I Like “Jambands” So Why Not “Jazz”?

I like bands which specialize in collective group improvisation.  To my knowledge, the bands that best exemplify this are the Grateful Dead, Phish and Medeski Martin and Wood.  Some might call this "jamband" music.  Improvisation is also a big component of jazz, so after all these years why haven’t my tastes made the leap?

When I think of “jazz”, I tend to think of the innovative musicians who made their most groundbreaking work during a 10 to 15-year span from the mid-to-late 50's to about 1970. People like Miles Davis, John Coltrane, Ornette Coleman, Thelonius Monk, Charles Mingus, Sonny Rollins, Wes Montgomery and Sun Ra. In the age of Spotify and YouTube, much of the music that these artists made is only a click away, yet I often have to force myself or remind myself to listen to it rather than come by it naturally. Why is this?

I think it partially has to do with the way this music comes across when compared to the music that someone of my generation was conditioned to listen to; we're not taught to prize the sound of a trumpet or saxophone or a noisy solo, but we are taught to worship the sound of the electric guitar…or in my case the guitar as played by a select few masters including Jerry Garcia and Bill Frisell. (There are plenty of “great” guitarists whose style does not appeal to me at all).
By the time I was in college I had a pretty clear grasp on the type of music that I liked and it didn’t necessarily have to include The Beatles, The Rolling Stones, The Who, Led Zeppelin, Jimi Hendrix or Pink Floyd. I didn’t omit these bands altogether but I also didn’t focus on them.  With the broad variety of music under the rock n’ roll umbrella I could cherry-pick my favorites – based on what appealed to my particular tastes rather than just what is popular or what other people have said is good – and still feel like I was getting a full view.
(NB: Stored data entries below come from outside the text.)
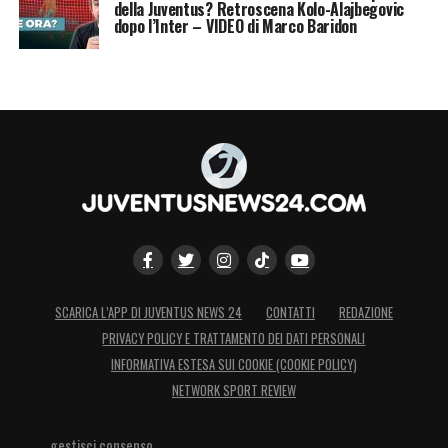
della Juventus? Retroscena Kolo-Alajbegovic
dopo l’Inter – VIDEO di Marco Baridon
SCARICA L’APP DI JUVENTUS NEWS 24
CONTATTI
REDAZIONE
PRIVACY POLICY E TRATTAMENTO DEI DATI PERSONALI
INFORMATIVA ESTESA SUI COOKIE (COOKIE POLICY)
NETWORK SPORT REVIEW
gestisci consenso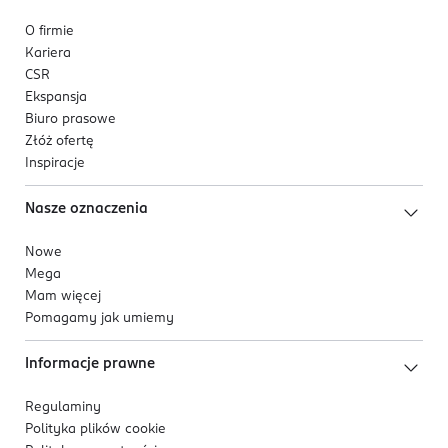
O firmie
Kariera
CSR
Ekspansja
Biuro prasowe
Złóż ofertę
Inspiracje
Nasze oznaczenia
Nowe
Mega
Mam więcej
Pomagamy jak umiemy
Informacje prawne
Regulaminy
Polityka plików
cookie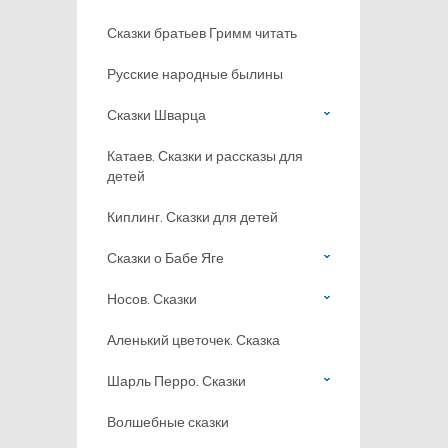
Сказки братьев Гримм читать
Русские народные былины
Сказки Шварца
Катаев. Сказки и рассказы для
детей
Киплинг. Сказки для детей
Сказки о Бабе Яге
Носов. Сказки
Аленький цветочек. Сказка
Шарль Перро. Сказки
Волшебные сказки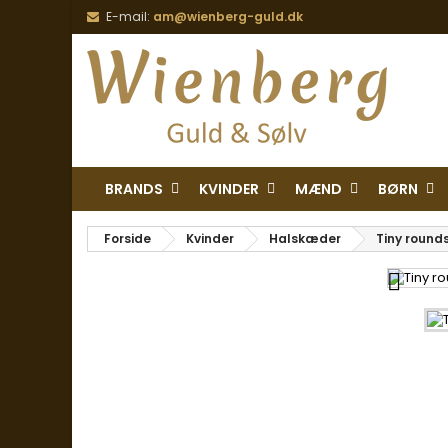
E-mail:
am@wienberg-guld.dk
BRANDS
KVINDER
MÆND
BØRN
Forside
Kvinder
Halskæder
Tiny rounds
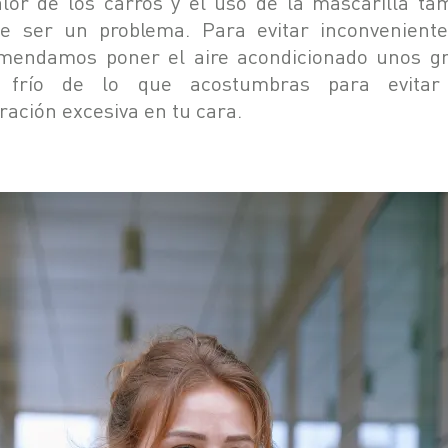
alor de los carros y el uso de la mascarilla ta
e ser un problema. Para evitar inconveniente
mendamos poner el aire acondicionado unos g
 frío de lo que acostumbras para evitar
ración excesiva en tu cara.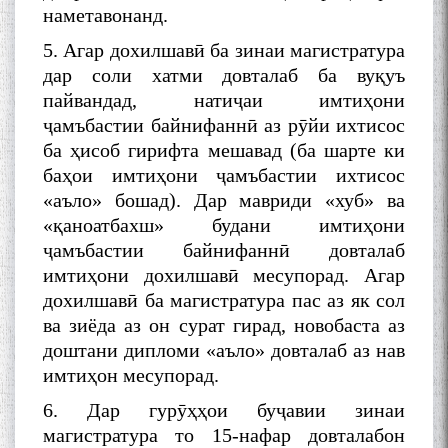
наметавонанд.
5. Агар дохилшавӣ ба зинаи магистратура
БА МУНОСИБАТИ
дар соли хатми довталаб ба вуқуъ
БУЗУРГДОШТИ РӮЗИ РӮДАКӢ
пайвандад, натиҷаи имтиҳони
ҷамъбастии байнифаннӣ аз рӯйи ихтисос
ба ҳисоб гирифта мешавад (ба шарте ки
баҳои имтиҳони ҷамъбастии ихтисос
«аъло» бошад). Дар мавриди «хуб» ва
«қаноатбахш» будани имтиҳони
ҷамъбастии байнифаннӣ довталаб
Дар Академияи миллии
имтиҳони дохилшавӣ месупорад. Агар
илмҳои Тоҷикистон бахшида
дохилшавӣ ба магистратура пас аз як сол
ба 100-солагии мунаққиду
ва зиёда аз он сурат гирад, новобаста аз
адабиётшинос Соҳиб
Табаров ҳамоиши илмӣ-
доштани дипломи «аъло» довталаб аз нав
назариявӣ баргузор гардид.
имтиҳон месупорад.
6. Дар гурӯҳҳои буҷавии зинаи
магистратура то 15-нафар довталабон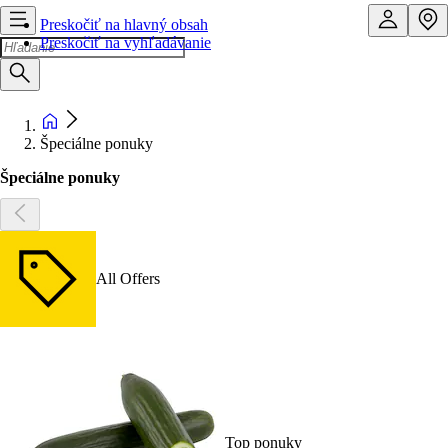
Preskočiť na hlavný obsah
Preskočiť na vyhľadávanie
Špeciálne ponuky
Špeciálne ponuky
All Offers
Top ponuky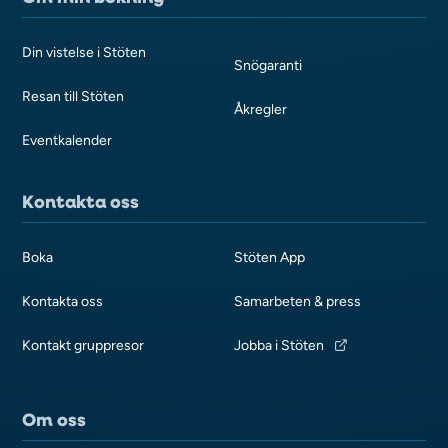
Din vistelse i Stöten
Snögaranti
Resan till Stöten
Åkregler
Eventkalender
Kontakta oss
Boka
Stöten App
Kontakta oss
Samarbeten & press
Kontakt gruppresor
Jobba i Stöten
Om oss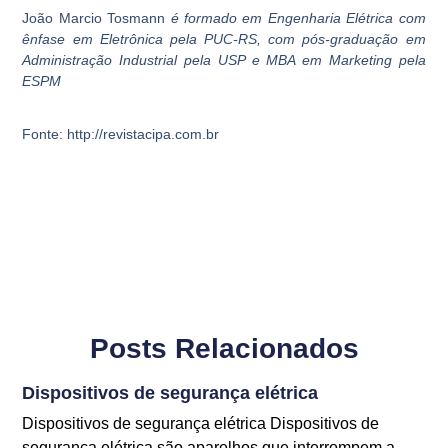
João Marcio Tosmann
é formado em Engenharia Elétrica com
ênfase em Eletrônica pela PUC-RS, com pós-graduação em
Administração Industrial pela USP e MBA em Marketing pela
ESPM
Fonte: http://revistacipa.com.br
Posts Relacionados
Dispositivos de segurança elétrica
Dispositivos de segurança elétrica Dispositivos de
segurança elétrica são aparelhos que interrompem a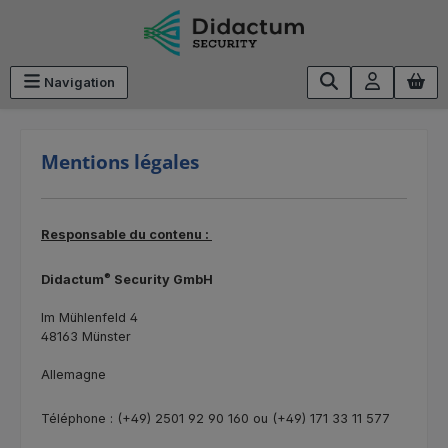
Passer au contenu principal
Navigation
Mentions légales
Responsable du contenu :
®
Didactum
Security GmbH
Im Mühlenfeld 4
48163 Münster
Allemagne
Téléphone :
(+49) 2501 92 90 160 ou (+49) 171 33 11 577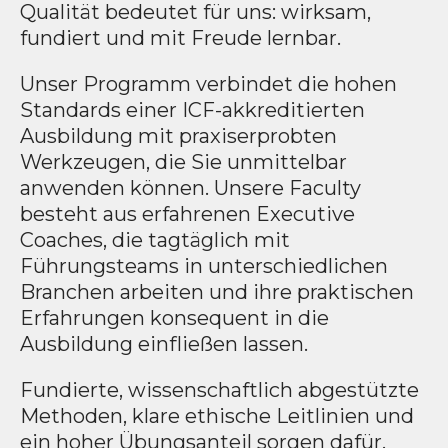
Qualität bedeutet für uns: wirksam,
fundiert und mit Freude lernbar.
Unser Programm verbindet die hohen
Standards einer ICF-akkreditierten
Ausbildung mit praxiserprobten
Werkzeugen, die Sie unmittelbar
anwenden können. Unsere Faculty
besteht aus erfahrenen Executive
Coaches, die tagtäglich mit
Führungsteams in unterschiedlichen
Branchen arbeiten und ihre praktischen
Erfahrungen konsequent in die
Ausbildung einfließen lassen.​
Fundierte, wissenschaftlich abgestützte
Methoden, klare ethische Leitlinien und
ein hoher Übungsanteil sorgen dafür,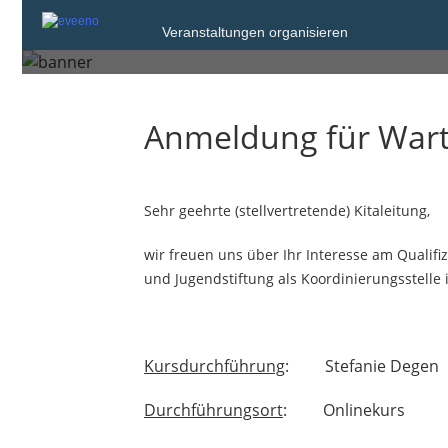
Starke Leitung - star
Veranstaltungen organisieren
Anmeldung für Warte
Sehr geehrte (stellvertretende) Kitaleitung,
wir freuen uns über Ihr Interesse am Quali
und Jugendstiftung als Koordinierungsstelle 
Kursdurchführung
: Stefanie Degen
Durchführungsort
: Onlinekurs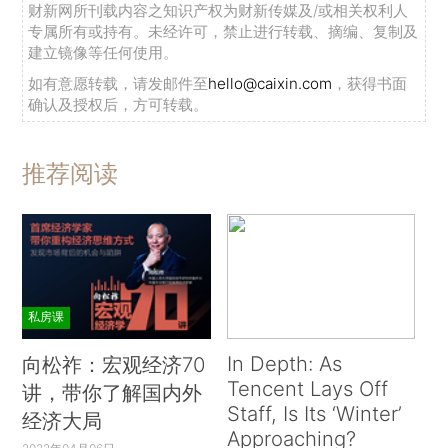
财新网所刊载内容之知识产权为财新传媒及/或相关权利人
专属所有或持有。未经许可，禁止进行转载、摘编、复制及
建立镜像等任何使用。
如有意愿转载，请发邮件至
hello@caixin.com
，获得书面
确认及授权后，方可转载。
推荐阅读
私房课
In Depth: As
向松祚：宏观经济70
Tencent Lays Off
讲，带你了解国内外
Staff, Is Its ‘Winter’
经济大局
Approaching?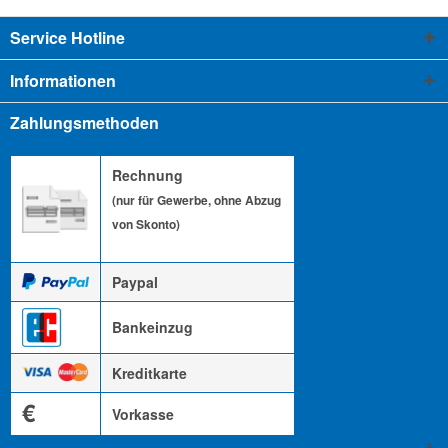
Service Hotline
Informationen
Zahlungsmethoden
Rechnung
(nur für Gewerbe, ohne Abzug
von Skonto)
Paypal
Bankeinzug
Kreditkarte
€
Vorkasse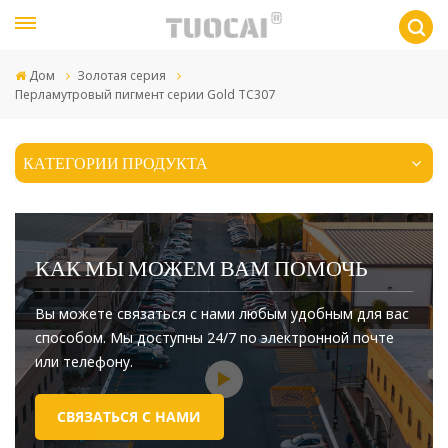
Дом
Золотая серия
Перламутровый пигмент серии Gold TC307
КАТЕГОРИИ ПРОДУКТА
КАК МЫ МОЖЕМ ВАМ ПОМОЧЬ
Вы можете связаться с нами любым удобным для вас
способом. Мы доступны 24/7 по электронной почте
или телефону.
СВЯЗАТЬСЯ С НАМИ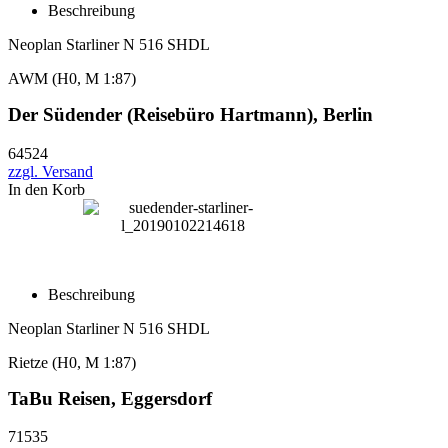
Beschreibung
Neoplan Starliner N 516 SHDL
AWM (H0, M 1:87)
Der Südender (Reisebüro Hartmann), Berlin
64524
zzgl. Versand
In den Korb
Beschreibung
Neoplan Starliner N 516 SHDL
Rietze (H0, M 1:87)
TaBu Reisen, Eggersdorf
71535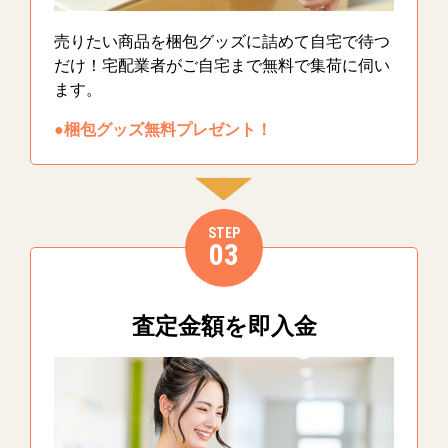
売りたい商品を梱包グッズに詰めて自宅で待つ
だけ！宅配業者がご自宅まで無料で集荷に伺い
ます。
●梱包グッズ無料プレゼント！
STEP
03
査定金額を即入金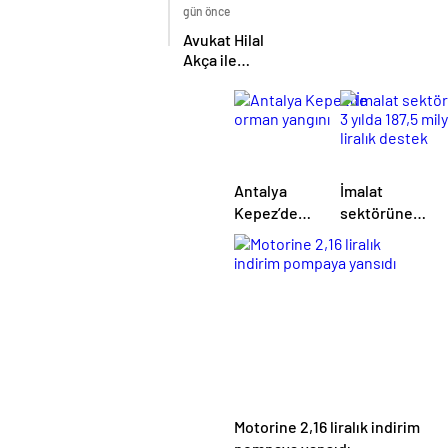
arasında İş
gün önce
Birliği
Avukat Hilal
protokolü
Akça ile
imzalandı
Avukat Fatih
Albayrak
dünya evine
girdi
Antalya
İmalat
Kepez’de
sektörüne 3
orman
yılda 187,5
yangını
milyar liralık
destek
Motorine 2,16 liralık indirim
I don't have that same nonchalance with jazz so I can't help but wonder if I am missing something by not devoting more time to the jazz equivalents of The Beatles or The Stones (Miles and Coltrane and so on)?  Perhaps by listening to improvisational "jambands" I had found not a gateway to jazz but a modern-day substitute for the innovative spirit of jazz.  So, in effect, that jamband music wasn't an alternative to the standard forms of rock n' roll as one might think, but a tie-in to a freer type of expression more akin to the jazz aesthetic.

However...things may be slowly shifting more toward jazz anyway as I get older.  For example, whenever I know that I'll be visiting a new city one of the first things I research is where to hear jazz music...not where to hear rock music.  This is because I know that generic rock music is probably going to annoy me but generic (AKA authentic) jazz is going to be pretty cool!